Multifidelity surrogate presented at CEAS Torino
The first work package of ENOLA is focused on multi-fidelity propeller modelling, testing and optimization. In this recent work, presented at the AIDAA-CEAS conference in Torino, multi-fidelity numerical acoustic optimization of UAV propellers, we present a unified methodology to efficiently optimize fixed-pitch propellers operating at low Reynolds numbers. The proposed approach integrates Blade Element Momentum Theory (BEMT) coupled with the Hanson formulation for tonal noise as a low-fidelity model, and a Vortex Particle Method (VPM) coupled with an FW–H acoustic solver as a higher-fidelity alternative. The model is also prepared for high-fidelity VPM and FVM (CFD) simulations. All are driven by a common geometric definition, enabling automated multi-level simulations from the same propeller description. The methodology was experimentally validated in the anechoic chamber at CMT using a 9-inch commercial propeller, showing good agreement in blade-passing-frequency directivity patterns and highlighting the benefits of higher-fidelity simulations for upstream noise prediction.
To build the surrogate, or Reduced Order Model (ROM), we trained a compact fully connected neural network surrogate that maps propeller geometry and thrust requirements to rotational speed, torque, and sound pressure level at multiple observer positions. Three datasets were considered: BEMT-only, VPM-only, and a balanced mixed set. While the BEMT surrogate achieved very low in-domain errors, the mixed-fidelity model provided a more robust representation across simulation schemes, maintaining sub-1.5 dB errors at most observer locations while generalizing better to higher-fidelity trends.

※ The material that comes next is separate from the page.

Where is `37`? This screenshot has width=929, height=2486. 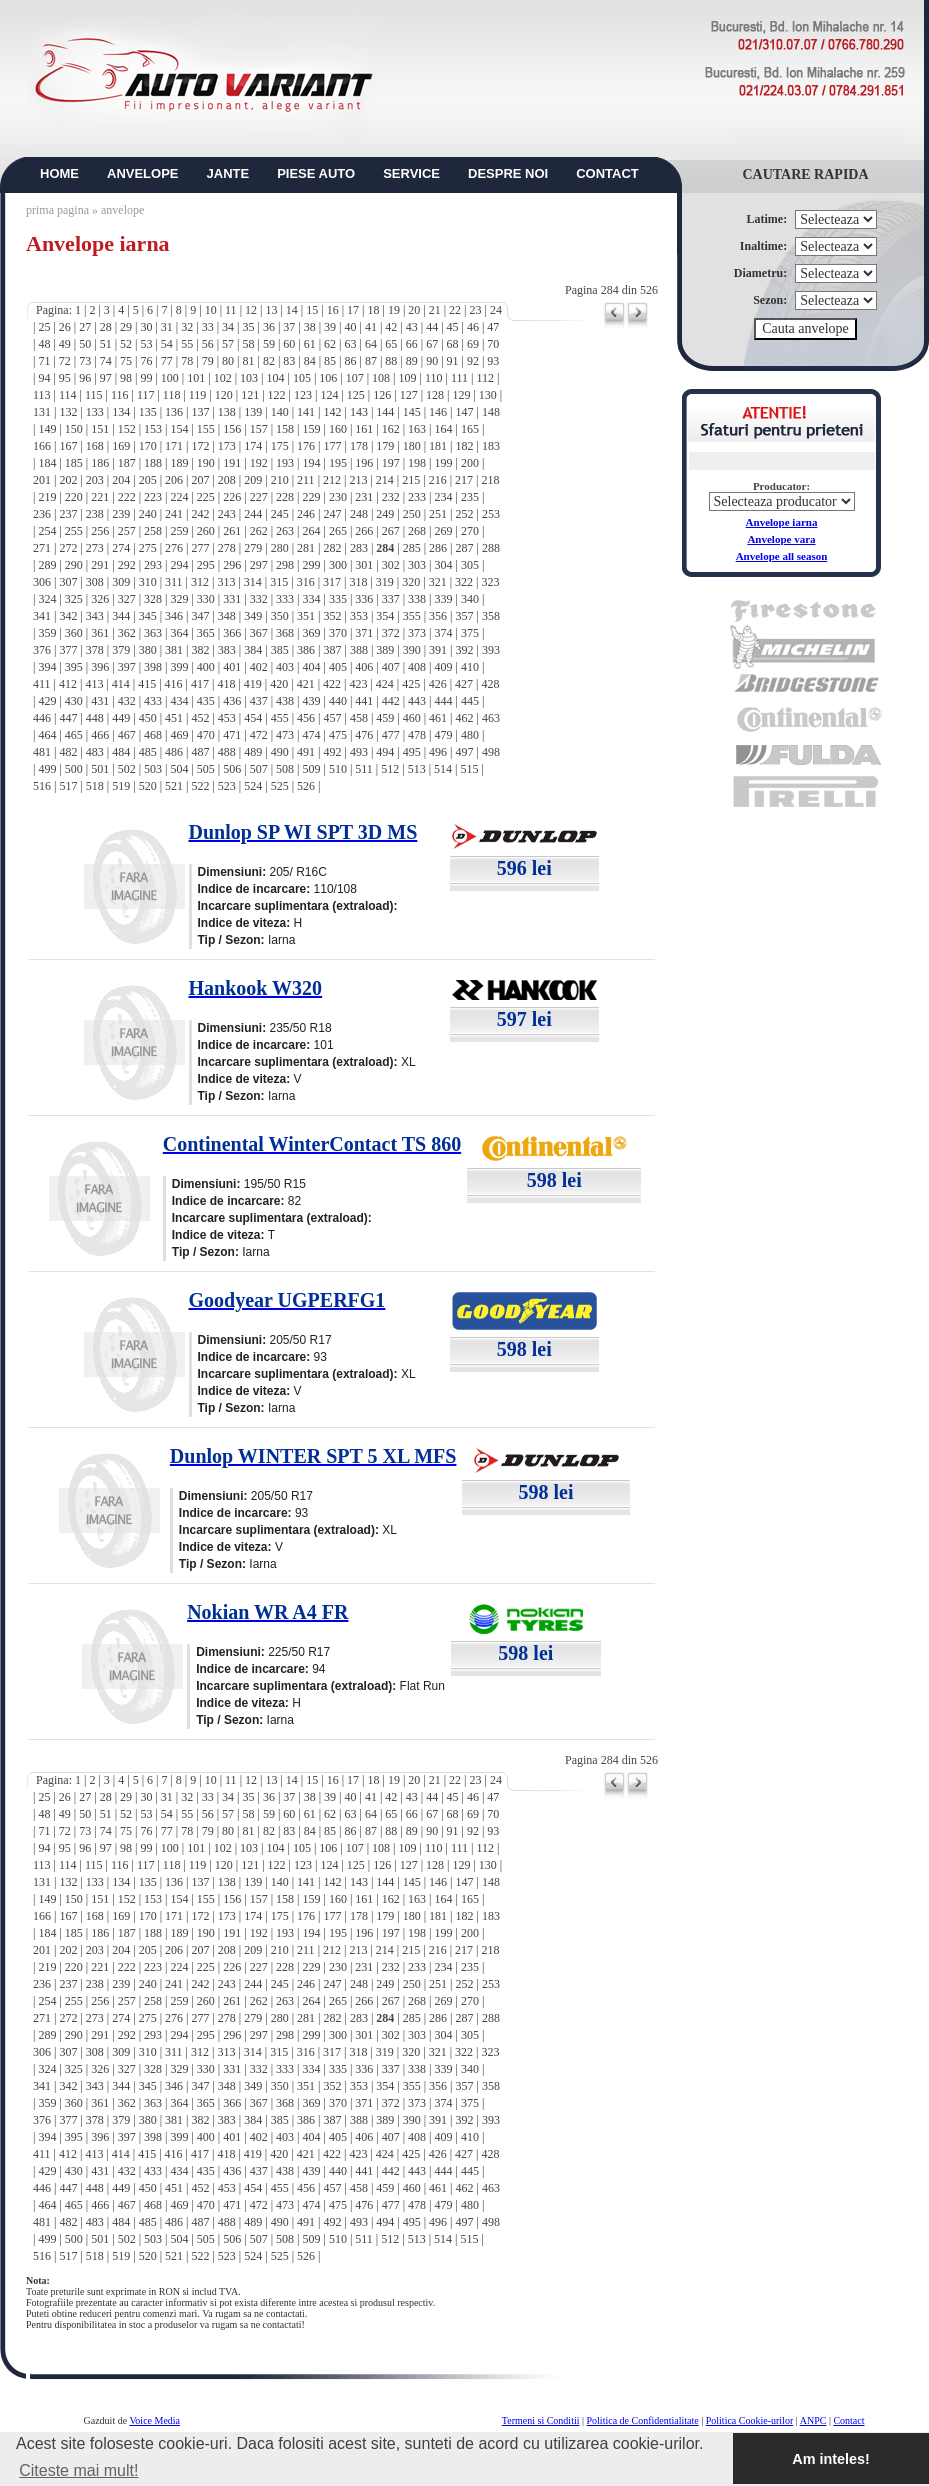 37 is located at coordinates (289, 327).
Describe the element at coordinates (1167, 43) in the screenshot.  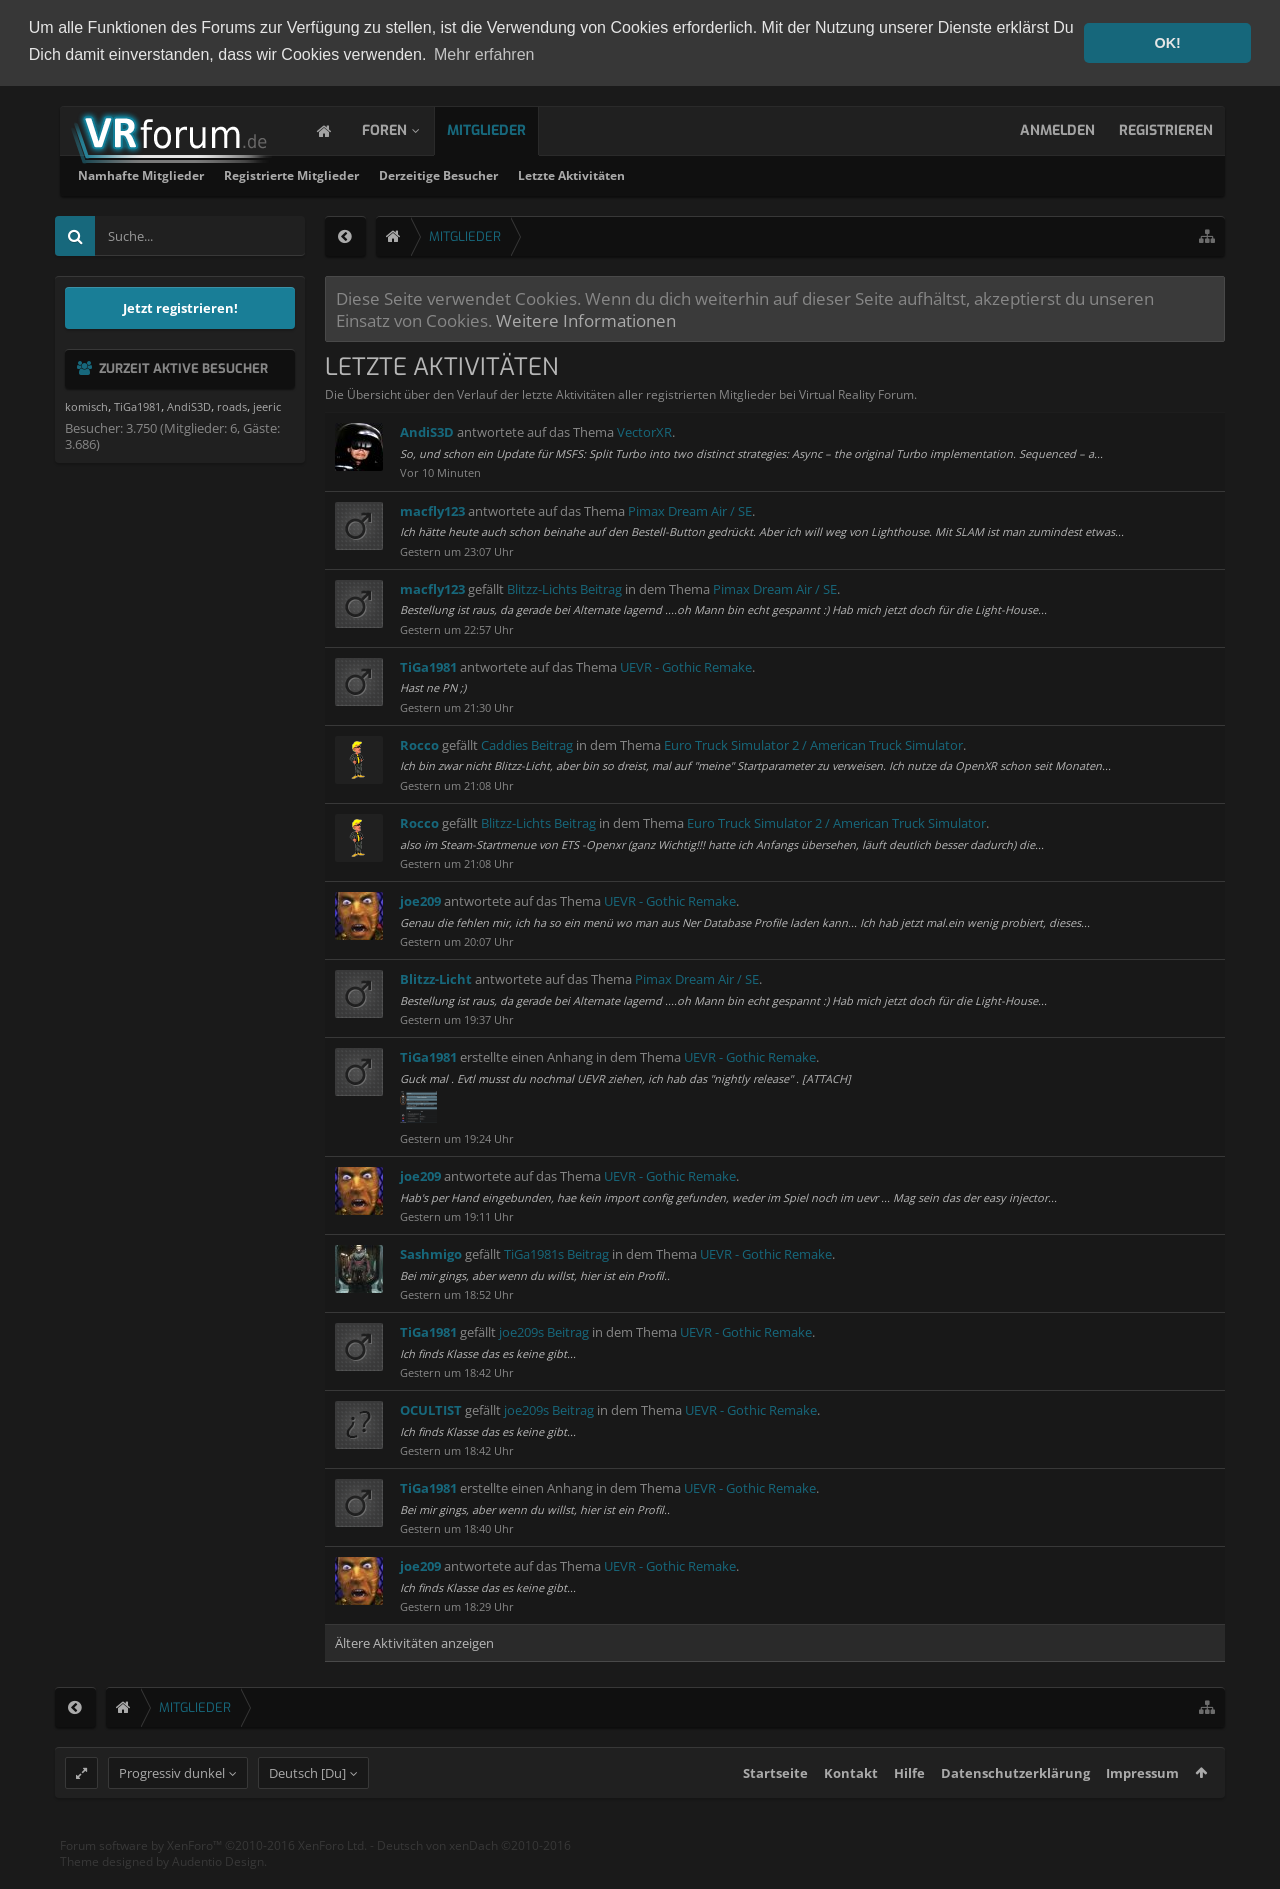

Finally, the surrogate was embedded in a genetic optimization framework to generate Pareto fronts balancing torque and tonal noise at blade passing frequency. The results show meaningful differences between single- and multi-fidelity optimization outcomes, underlining the importance of accounting for fidelity-dependent effects during the design phase. Ongoing work focuses on reducing residual discrepancies—particularly in torque prediction—and on incorporating transfer learning strategies to further bridge the gap between low- and high-fidelity models, strengthening the digital toolchain for reducing UAV noise, the final objective of ENOLA.